Samaria werd vaak belegerd. In de dagen van Achab kwam Benhadad II tegen het op met tweeëndertig vazalkoningen, maar werd verslagen met een grote slachting [1Kn 20:1 -21]. Een tweede keer, het volgende jaar, viel hij het aan; maar werd opnieuw totaal verslagen en werd gedwongen zich over te geven aan Achab [1Kn 20:28 -34], wiens leger, vergeleken met dat van Benhadad, niet meer was dan "twee kleine kudden geiten."
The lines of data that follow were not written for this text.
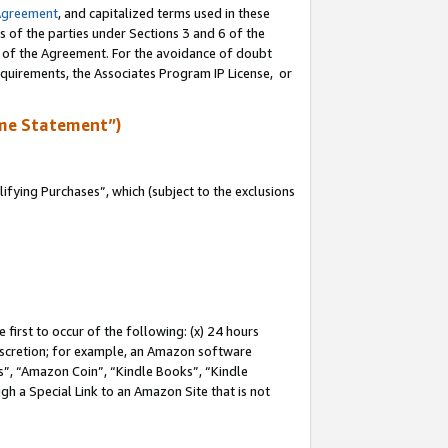
Agreement
, and capitalized terms used in these
s of the parties under Sections 3 and 6 of the
n of the Agreement. For the avoidance of doubt
equirements, the Associates Program IP License, or
me Statement”)
fying Purchases”, which (subject to the exclusions
first to occur of the following: (x) 24 hours
 discretion; for example, an Amazon software
, “Amazon Coin”, “Kindle Books”, “Kindle
gh a Special Link to an Amazon Site that is not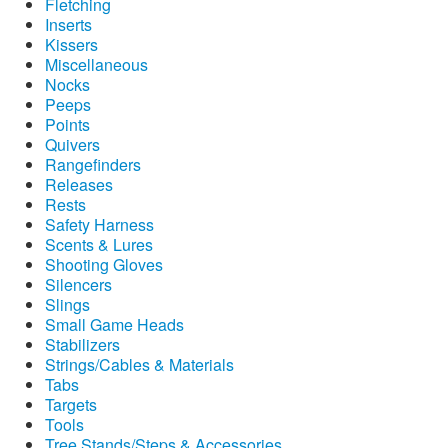
Fletching
Inserts
Kissers
Miscellaneous
Nocks
Peeps
Points
Quivers
Rangefinders
Releases
Rests
Safety Harness
Scents & Lures
Shooting Gloves
Silencers
Slings
Small Game Heads
Stabilizers
Strings/Cables & Materials
Tabs
Targets
Tools
Tree Stands/Steps & Accessories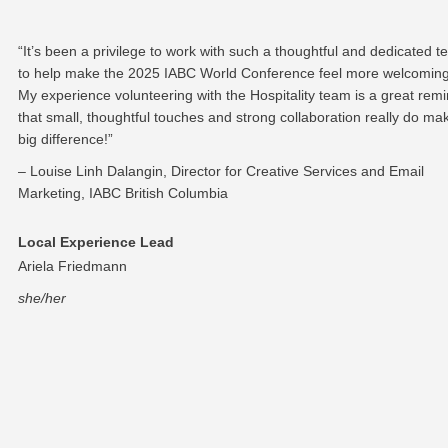
“It’s been a privilege to work with such a thoughtful and dedicated 
to help make the 2025 IABC World Conference feel more welcoming
My experience volunteering with the Hospitality team is a great rem
that small, thoughtful touches and strong collaboration really do ma
big difference!”
– Louise Linh Dalangin, Director for Creative Services and Email
Marketing, IABC British Columbia
Local Experience Lead
Ariela Friedmann
she/her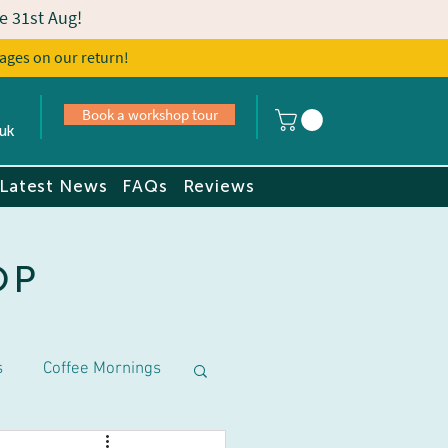
e 31st Aug!
ages on our return!
s
Book a tour
Book a workshop tour
uk
Latest News
FAQs
Reviews
OP
s
Coffee Mornings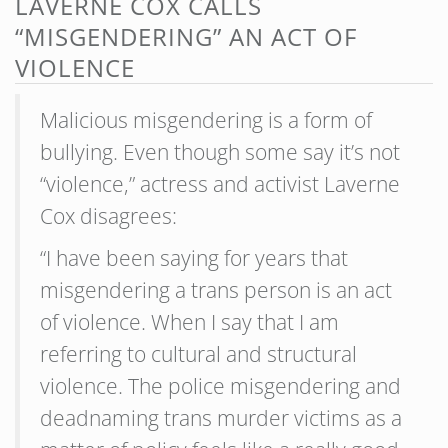
LAVERNE COX CALLS
“MISGENDERING” AN ACT OF
VIOLENCE
Malicious misgendering is a form of
bullying. Even though some say it’s not
“violence,” actress and activist Laverne
Cox disagrees:
“I have been saying for years that
misgendering a trans person is an act
of violence. When I say that I am
referring to cultural and structural
violence. The police misgendering and
deadnaming trans murder victims as a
In de dagen van Joram belegerde deze Benhadad opnieuw Samaria, waarbij de stad tot de uiterste nood werd gereduceerd. Maar net toen succes binnen handbereik leek te zijn, braken ze plotseling het beleg op, geschrokken door een mysterieuze geluid van wagens en paarden en een groot leger, en vluchtten, waarbij ze hun kamp met al zijn inhoud achterlieten. De uitgehongerde inwoners van de stad werden al snel verlicht met de overvloed van de buit van het Syrische kamp; en het geschiedde, overeenkomstig het woord van Elisa, dat "een maat fijn meel werd verkocht voor een sikkel, en twee maten gerst voor een sikkel, in de poorten van Samaria" [2Kn 7:1 -20].
Salmanasser viel Israël binnen in de dagen van Hosea en reduceerde het tot vazalschap. Hij belegerde Samaria (723 v.Chr.), dat drie jaar standhield en uiteindelijk werd ingenomen door Sargon, die de verovering die Salmanasser was begonnen voltooide [2Kn 18:9 -12; 17:3], en grote aantallen van de stammen in ballingschap voerde. (Zie SARGON)
Deze stad, na door verschillende wisselvalligheden te zijn gegaan, werd door keizer Augustus aan Herodes de Grote gegeven, die het herbouwde en het Sebaste (Gr. vorm van Augustus) noemde ter ere van de keizer. In het Nieuwe Testament wordt het alleen genoemd in [Hd 8:5 -14], waar wordt opgetekend dat Filippus naar de stad Samaria ging en daar predikte.
Het wordt nu vertegenwoordigd door het gehucht Sebustieh, met ongeveer driehonderd inwoners. De ruïnes van de oude stad liggen verspreid over de heuvel, langs de zijden waarvan ze zijn gerold. De schachten van ongeveer honderd van wat grandioze Korinthische zuilen moeten zijn geweest, staan nog steeds overeind en trekken veel aandacht, hoewel er niets definitiefs over hen bekend is. [Vergelijk Mi 1:6 ].
In de tijd van Christus was West-Palestina verdeeld in drie provincies: Judea, Samaria en Galilea. Samaria bezette het centrum van Palestina [Joh 4:4 ]. In de Talmoed wordt het "land van de Kuthim" genoemd en wordt het helemaal niet als een deel van het Heilige Land beschouwd.
Het kan worden opgemerkt dat de afstand tussen Samaria en Jeruzalem, de respectieve hoofdsteden van de twee koninkrijken, slechts 35 mijl in een rechte lijn is.